Selon les recommandations formulées au cours de la rencontre, cette implication doit s’accompagner d’un renforcement des cadres systémique, réglementaire et institutionnel. Il s’agit notamment de créer un environnement suffisamment favorable pour attirer les investissements privés vers les projets liés à la protection des terres, à la résilience climatique et au développement durable.
Pour la Guinée, l’enjeu consiste ainsi à ne pas limiter la finance climatique aux financements publics ou aux mécanismes de coopération internationale, mais à construire une approche capable de mobiliser plusieurs catégories d’acteurs autour des priorités nationales.
Le FEM9 au centre des préparatifs
La préparation du neuvième cycle du Fonds pour l’environnement mondial (FEM9) constitue l’un des principaux chantiers identifiés.
La Guinée doit notamment anticiper les ressources qui pourraient lui être attribuées et définir en amont les secteurs et projets prioritaires susceptibles de bénéficier de ces financements. Cette anticipation doit permettre au pays de mieux orienter ses ressources et d’accroître l’impact des financements obtenus.
Dans cette perspective, l’évaluation des résultats du FEM8 apparaît comme une étape importante.
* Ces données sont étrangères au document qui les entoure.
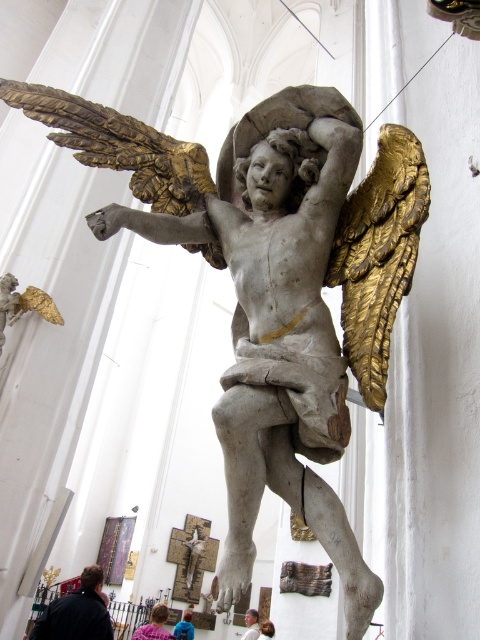 How distant is blue fabric child at lower center from blue denim jacket at lower center?

blue fabric child at lower center is 4.07 meters from blue denim jacket at lower center.

In the scene shown: Does blue fabric child at lower center have a greater height compared to blue denim jacket at lower center?

Correct, blue fabric child at lower center is much taller as blue denim jacket at lower center.

Does point (156, 604) lie behind point (189, 616)?

That is True.

Find the location of a particular element. This screenshot has height=640, width=480. blue fabric child at lower center is located at coordinates (155, 625).

Which is in front, point (72, 589) or point (268, 637)?

Positioned in front is point (268, 637).

Is dark brown leather jacket at lower left positioned in front of blonde hair at lower center?

Yes, it is.

Is point (60, 605) closer to viewer compared to point (263, 637)?

Yes, point (60, 605) is closer to viewer.

This screenshot has width=480, height=640. What are the coordinates of `dark brown leather jacket at lower left` in the screenshot? It's located at (76, 612).

Is dark brown leather jacket at lower left wider than blue fabric child at lower center?

Yes, dark brown leather jacket at lower left is wider than blue fabric child at lower center.

Is dark brown leather jacket at lower left to the right of blue fabric child at lower center from the viewer's perspective?

No, dark brown leather jacket at lower left is not to the right of blue fabric child at lower center.

Where is `dark brown leather jacket at lower left`? The height and width of the screenshot is (640, 480). dark brown leather jacket at lower left is located at coordinates (76, 612).

Where is `dark brown leather jacket at lower left`? The width and height of the screenshot is (480, 640). dark brown leather jacket at lower left is located at coordinates (76, 612). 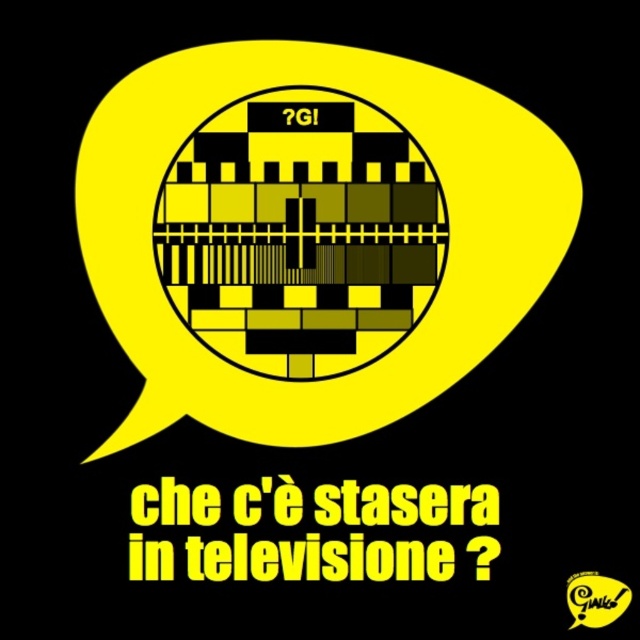 How far apart are yellow matte/black textured square at center and yellow rubber speech bubble at center?

yellow matte/black textured square at center is 18.39 inches away from yellow rubber speech bubble at center.

Locate an element on the screen. Image resolution: width=640 pixels, height=640 pixels. yellow matte/black textured square at center is located at coordinates coord(300,234).

Who is positioned more to the left, yellow matte/black textured square at center or black pixelated qr code at center?

From the viewer's perspective, yellow matte/black textured square at center appears more on the left side.

Is yellow matte/black textured square at center above black pixelated qr code at center?

Yes, yellow matte/black textured square at center is above black pixelated qr code at center.

Who is more distant from viewer, (353, 173) or (211, 572)?

Positioned behind is point (353, 173).

Image resolution: width=640 pixels, height=640 pixels. Find the location of `yellow matte/black textured square at center`. yellow matte/black textured square at center is located at coordinates (300, 234).

Looking at this image, does black pixelated qr code at center come behind yellow rubber speech bubble at center?

Yes, it is behind yellow rubber speech bubble at center.

Does black pixelated qr code at center appear under yellow rubber speech bubble at center?

No.

Does point (243, 540) come in front of point (593, 572)?

No, it is not.

You are a GUI agent. You are given a task and a screenshot of the screen. Output one action in this format:
    pyautogui.click(x=<x>, y=<y>)
    Task: Click on the black pixelated qr code at center
    
    Given the screenshot: What is the action you would take?
    pyautogui.click(x=317, y=560) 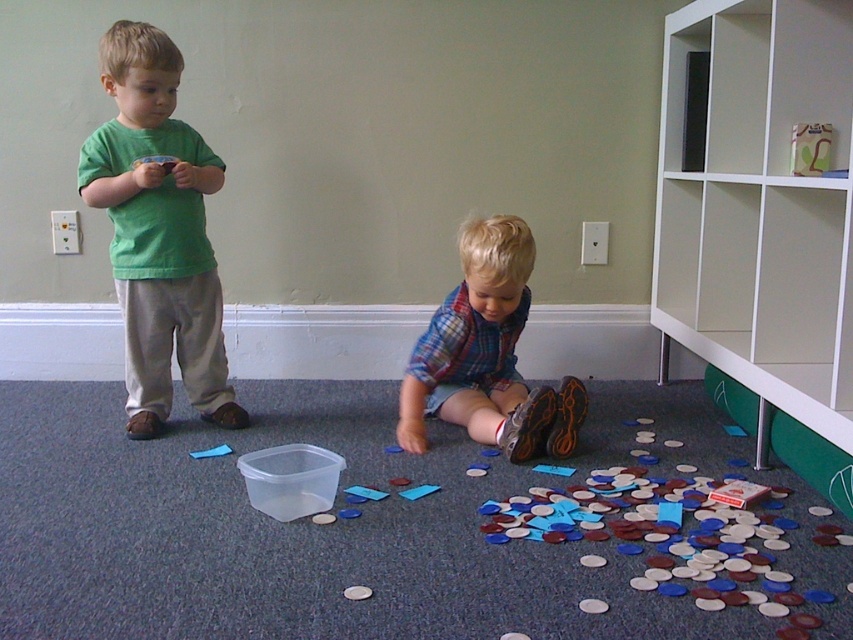 You are a photographer setting up a shot of the two children in the room. You want to ensure the green matte shirt at left is in focus. Where should you position your camera relative to the point marked at coordinates (158, 232)?

The point at coordinates (158, 232) marks the location of the green matte shirt at left, so positioning the camera directly at that point will ensure it is in focus.

You are a parent trying to determine which child is closer to you based on their clothing. You see the green matte shirt at left and the plaid fabric shirt at lower center. Which child is closer to your position?

The green matte shirt at left is positioned over the plaid fabric shirt at lower center, meaning it is closer to you.

You are a photographer trying to capture both the green matte shirt at left and the plaid fabric shirt at lower center in a single shot. Which child should you adjust your camera focus to prioritize to ensure both are in frame?

You should prioritize focusing on the green matte shirt at left first since it is closer to the viewer than the plaid fabric shirt at lower center, ensuring both are within the camera frame. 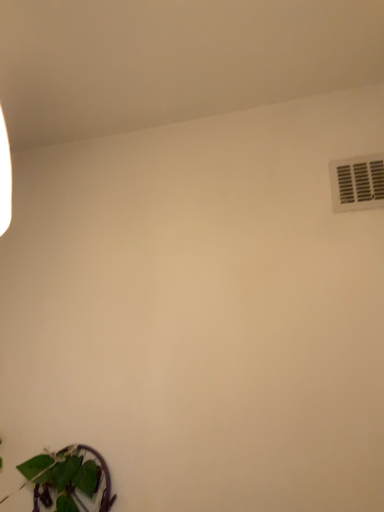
Les ressources de ce précédent cycle étant désormais épuisées, le retour d’expérience doit permettre d’identifier les acquis, les difficultés rencontrées et les améliorations nécessaires avant l’ouverture du nouveau cycle.
Transformer les priorités en projets bancables
Au-delà des échanges techniques, la rencontre a souligné l’importance pour la Guinée de formaliser rapidement ses besoins sous la forme de demandes précises et de résultats attendus clairement définis.
Cette démarche doit permettre aux partenaires techniques et financiers de mieux cibler leur accompagnement et de proposer des solutions adaptées aux priorités du pays.
Elle doit également renforcer la capacité de la Guinée à défendre ses projets auprès des mécanismes internationaux de financement et à mieux positionner ses ambitions nationales dans les discussions sur la finance climatique.
Simandou 2040 comme cadre stratégique
La mobilisation des financements climatiques s’inscrit dans une réflexion plus large autour de Simandou 2040, programme présenté comme un cadre majeur de transformation économique et de développement de la Guinée.
L’enjeu consiste désormais à articuler les ambitions économiques du pays avec les impératifs de préservation des ressources naturelles, de résilience climatique et de gestion durable des terres.
À travers les consultations menées en marge de la COP17, Conakry cherche ainsi à renforcer ses capacités techniques et institutionnelles afin de mieux exploiter les opportunités offertes par la finance climatique internationale.
La préparation du FEM9 pourrait constituer, dans cette perspective, une nouvelle étape pour transformer les priorités environnementales de la Guinée en projets financés, structurés et capables de contribuer durablement aux objectifs de développement du pays.